[[ INFORMATION PROVIDED, beginning ]]
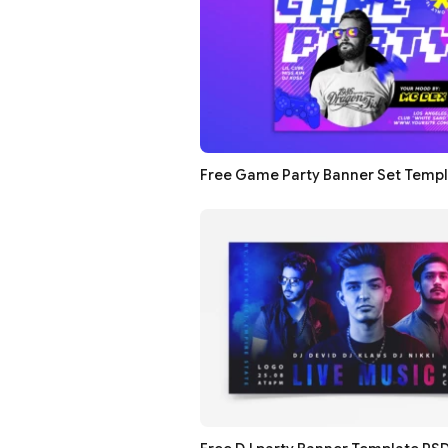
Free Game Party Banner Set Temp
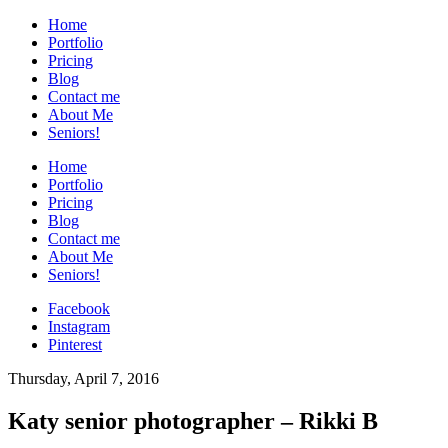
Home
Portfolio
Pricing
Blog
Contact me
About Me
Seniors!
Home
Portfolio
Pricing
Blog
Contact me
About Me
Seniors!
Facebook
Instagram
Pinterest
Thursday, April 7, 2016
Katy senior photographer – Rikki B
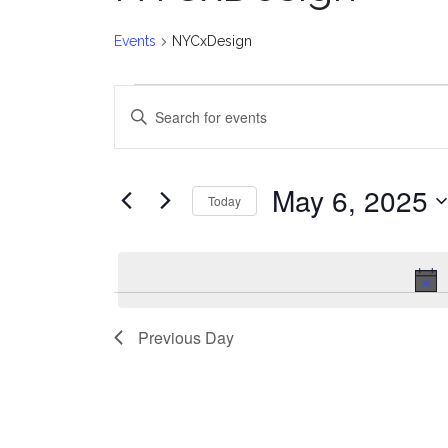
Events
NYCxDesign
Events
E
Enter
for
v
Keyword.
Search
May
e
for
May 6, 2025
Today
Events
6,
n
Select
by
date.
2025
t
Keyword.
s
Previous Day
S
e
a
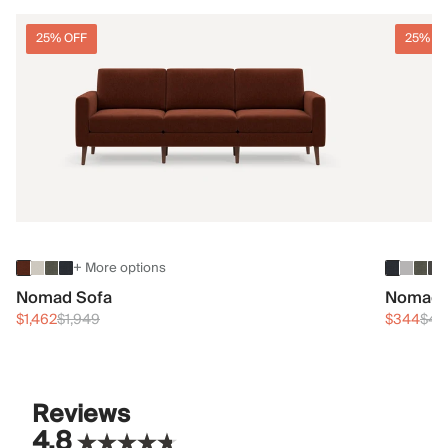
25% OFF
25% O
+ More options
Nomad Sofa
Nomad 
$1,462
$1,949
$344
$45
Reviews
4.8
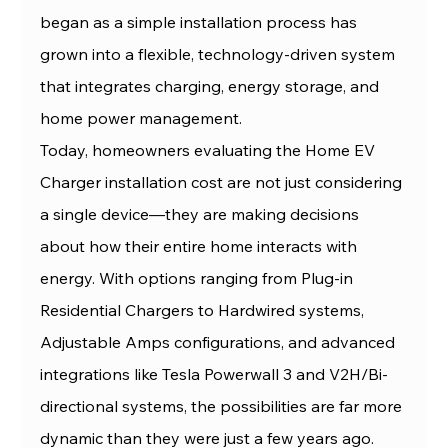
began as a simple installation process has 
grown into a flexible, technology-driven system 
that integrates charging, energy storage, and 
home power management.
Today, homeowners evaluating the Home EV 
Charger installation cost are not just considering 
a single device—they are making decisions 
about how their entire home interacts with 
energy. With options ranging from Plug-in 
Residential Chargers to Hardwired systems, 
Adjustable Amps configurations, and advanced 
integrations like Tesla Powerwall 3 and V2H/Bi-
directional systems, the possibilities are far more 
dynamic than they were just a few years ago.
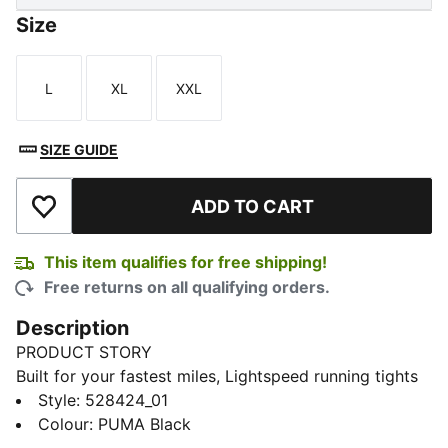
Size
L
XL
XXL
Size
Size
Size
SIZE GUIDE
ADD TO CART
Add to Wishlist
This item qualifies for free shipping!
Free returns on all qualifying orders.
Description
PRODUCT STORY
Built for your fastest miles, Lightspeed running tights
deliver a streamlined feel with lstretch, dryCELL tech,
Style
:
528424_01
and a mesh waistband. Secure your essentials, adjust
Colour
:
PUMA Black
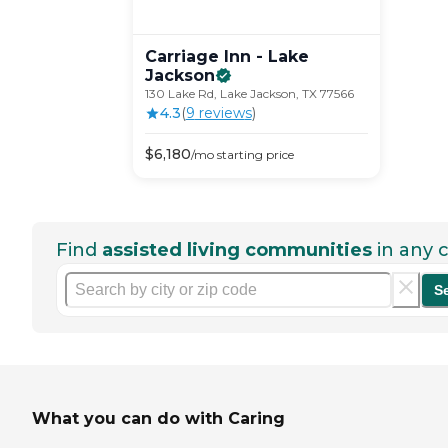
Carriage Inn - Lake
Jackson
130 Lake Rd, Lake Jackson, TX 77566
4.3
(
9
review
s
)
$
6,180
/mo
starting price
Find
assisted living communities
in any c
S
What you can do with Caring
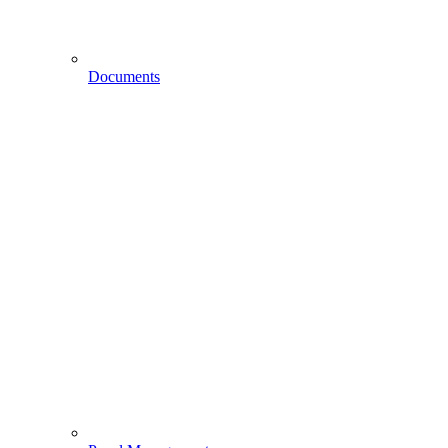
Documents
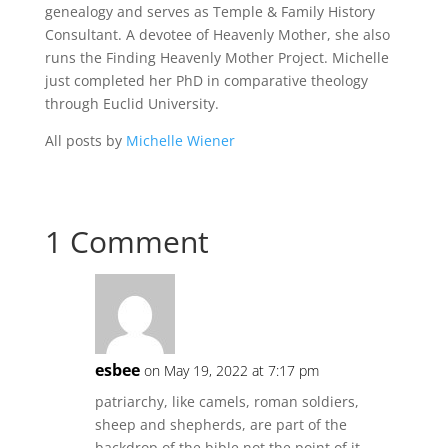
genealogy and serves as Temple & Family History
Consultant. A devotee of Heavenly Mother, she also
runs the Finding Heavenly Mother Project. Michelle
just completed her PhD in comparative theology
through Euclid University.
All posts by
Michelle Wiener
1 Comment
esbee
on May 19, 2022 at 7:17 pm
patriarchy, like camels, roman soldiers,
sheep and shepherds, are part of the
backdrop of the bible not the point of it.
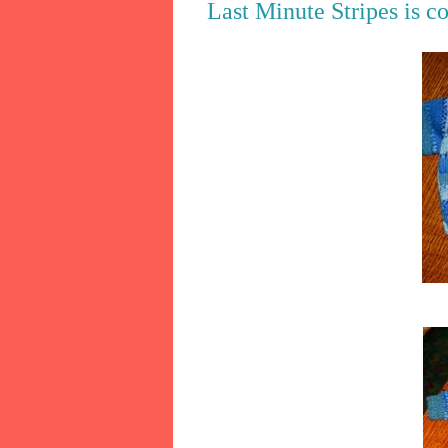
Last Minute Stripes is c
[[ INFORMATION PROVIDED, end ]]
▶ DIRECTIONS FOR THIS TASK
When you find the line that contains "This item qualifies for free shipping!", retype it and every line after it through the end of the data above, exactly, with no pictures.

▶ COMPLETED TASK
This item qualifies for free shipping!
Free returns on all qualifying orders.
Description
PRODUCT STORY
Built for your fastest miles, Lightspeed running tights
deliver a streamlined feel with lstretch, dryCELL tech,
Style
:
528424_01
and a mesh waistband. Secure your essentials, adjust
Colour
:
PUMA Black
Carriage Inn - Lake
Jackson
130 Lake Rd, Lake Jackson, TX 77566
4.3
(
9
review
s
)
$
6,180
/mo
starting price
Find
assisted living communities
in any c
S
What you can do with Caring
Documents
genealogy and serves as Temple & Family History
Consultant. A devotee of Heavenly Mother, she also
runs the Finding Heavenly Mother Project. Michelle
just completed her PhD in comparative theology
through Euclid University.
All posts by
Michelle Wiener
1 Comment
esbee
on May 19, 2022 at 7:17 pm
patriarchy, like camels, roman soldiers,
sheep and shepherds, are part of the
backdrop of the bible not the point of it.
Last Minute Stripes is c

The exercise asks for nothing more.